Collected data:

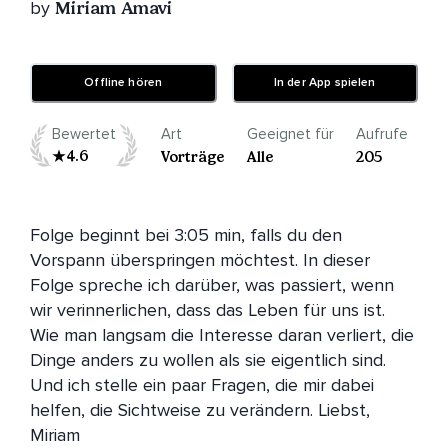
by
Miriam Amavi
Offline hören
In der App spielen
Bewertet
Art
Geeignet für
Aufrufe
4.6
Vorträge
Alle
205
Folge beginnt bei 3:05 min, falls du den 
Vorspann überspringen möchtest. In dieser 
Folge spreche ich darüber, was passiert, wenn 
wir verinnerlichen, dass das Leben für uns ist. 
Wie man langsam die Interesse daran verliert, die 
Dinge anders zu wollen als sie eigentlich sind. 
Und ich stelle ein paar Fragen, die mir dabei 
helfen, die Sichtweise zu verändern. Liebst, 
Miriam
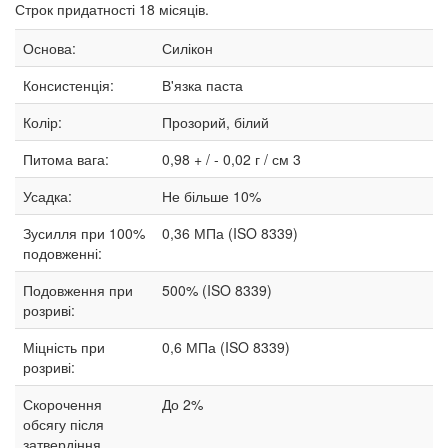
Строк придатності 18 місяців.
Основа:
Силікон
Консистенція:
В'язка паста
Колір:
Прозорий, білий
Питома вага:
0,98 + / - 0,02 г / см 3
Усадка:
Не більше 10%
Зусилля при 100%
0,36 МПа (ISO 8339)
подовженні:
Подовження при
500% (ISO 8339)
розриві:
Міцність при
0,6 МПа (ISO 8339)
розриві:
Скорочення
До 2%
обсягу після
затвердіння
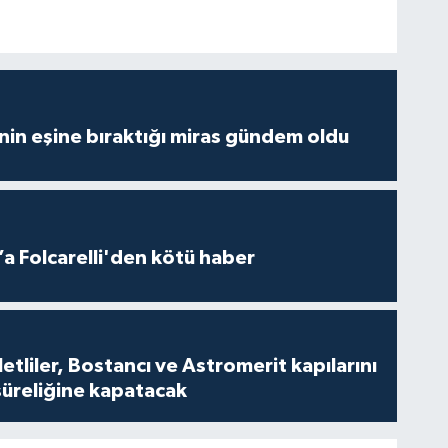
nin eşine bıraktığı miras gündem oldu
a Folcarelli'den kötü haber
tliler, Bostancı ve Astromerit kapılarını
süreliğine kapatacak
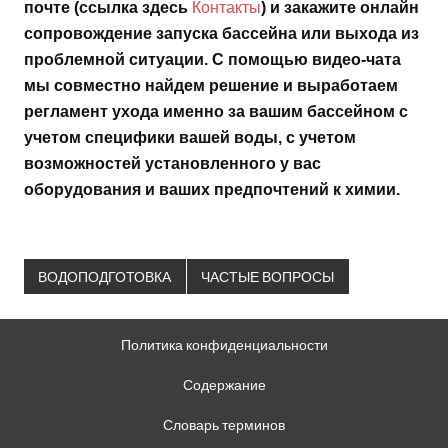
Контакты
почте (ссылка здесь
) и закажите онлайн
сопровождение запуска бассейна или выхода из
проблемной ситуации. С помощью видео-чата
мы совместно найдем решение и выработаем
регламент ухода именно за вашим бассейном с
учетом специфики вашей воды, с учетом
возможностей установленного у вас
оборудования и ваших предпочтений к химии.
ВОДОПОДГОТОВКА
ЧАСТЫЕ ВОПРОСЫ
Политика конфиденциальности
Содержание
Словарь терминов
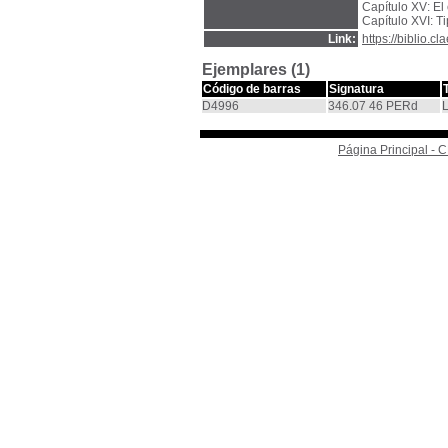
Capítulo XV: El
Capítulo XVI: T
Link:
https://biblio.
Ejemplares (1)
Código de barras
Signatura
D4996
346.07 46 PERd
L
Página Principal -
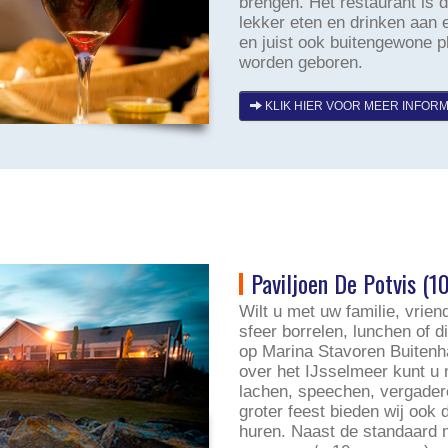
brengen. Het restaurant is
lekker eten en drinken aan 
en juist ook buitengewone 
worden geboren.
KLIK HIER VOOR MEER INFORM
Paviljoen De Potvis (1
Wilt u met uw familie, vrien
sfeer borrelen, lunchen of d
op Marina Stavoren Buitenha
over het IJsselmeer kunt u m
lachen, speechen, vergadere
groter feest bieden wij ook 
huren. Naast de standaard m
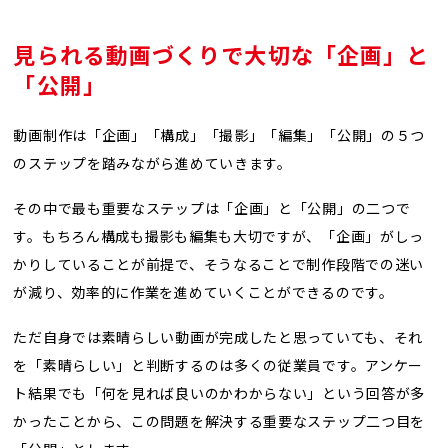
見られる動画づくりで大切な「企画」と
「公開」
動画制作は「企画」「構成」「撮影」「編集」「公開」の５つ
のステップを踏みながら進めていきます。
その中で最も重要なステップは「企画」と「公開」の二つで
す。もちろん構成も撮影も編集も大切ですが、「企画」がしっ
かりしていることが前提で、そうなることで制作段階での迷い
が減り、効率的に作業を進めていくことができるのです。
ただ自身では素晴らしい動画が完成したと思っていても、それ
を「素晴らしい」と判断するのは多くの従業員です。アンケー
ト結果でも「何を見れば良いのかわからない」という回答が多
かったことから、この問題を解決する重要なステップ二つ目を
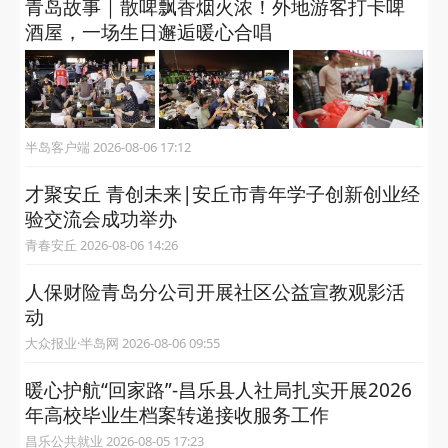
青岛故事｜散啤飘香烟火浓！外地游客打卡啤
酒屋，一场生日邂逅暖心合唱
半岛客户端 2026-08-06 17:12
才聚安丘 青创未来|安丘市青年学子创新创业经
验交流会成功举办
青春安丘 2026-08-06 14:26
人保财险青岛分公司开展社区公益宣教观影活
动
大众报业·半岛网 2026-08-06 09:55
暖心护航“回家路”-昌乐县人社局扎实开展2026
年高校毕业生档案转递接收服务工作
昌乐公共就业 2026-08-05 17:23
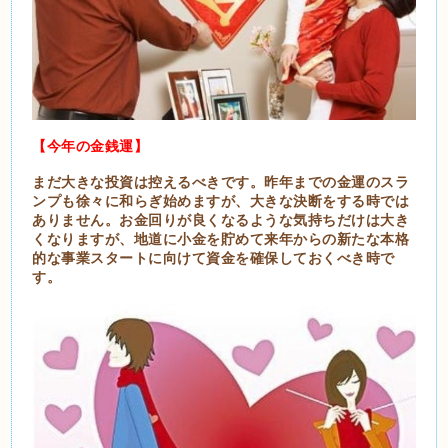
【今年の金銭運】
まだ大きな投資は控えるべきです。昨年までの金運のスラ
ンプも徐々に和らぎ始めますが、大きな決断をする時では
ありません。お金回りが良くなるような気持ちだけは大き
くなりますが、地道に小金を貯めて来年からの新たな本格
的な事業スタートに向けて資金を確保しておくべき時で
す。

Task goal: Set down exactly the lines running from the beginning of the entries above to the line that contains "проблемной ситуации. С помощью видео-чата", including both, and leave out pictures.

Exercise response:
by
Miriam Amavi
Offline hören
In der App spielen
Bewertet
Art
Geeignet für
Aufrufe
4.6
Vorträge
Alle
205
Folge beginnt bei 3:05 min, falls du den 
Vorspann überspringen möchtest. In dieser 
Folge spreche ich darüber, was passiert, wenn 
wir verinnerlichen, dass das Leben für uns ist. 
Wie man langsam die Interesse daran verliert, die 
Dinge anders zu wollen als sie eigentlich sind. 
Und ich stelle ein paar Fragen, die mir dabei 
helfen, die Sichtweise zu verändern. Liebst, 
Miriam
Строк придатності 18 місяців.
Основа:
Силікон
Консистенція:
В'язка паста
Колір:
Прозорий, білий
Питома вага:
0,98 + / - 0,02 г / см 3
Усадка:
Не більше 10%
Зусилля при 100%
0,36 МПа (ISO 8339)
подовженні:
Подовження при
500% (ISO 8339)
розриві:
Міцність при
0,6 МПа (ISO 8339)
розриві:
Скорочення
До 2%
обсягу після
затвердіння
nin eşine bıraktığı miras gündem oldu
a Folcarelli'den kötü haber
tliler, Bostancı ve Astromerit kapılarını
süreliğine kapatacak
Контакты
почте (ссылка здесь
) и закажите онлайн
сопровождение запуска бассейна или выхода из
проблемной ситуации. С помощью видео-чата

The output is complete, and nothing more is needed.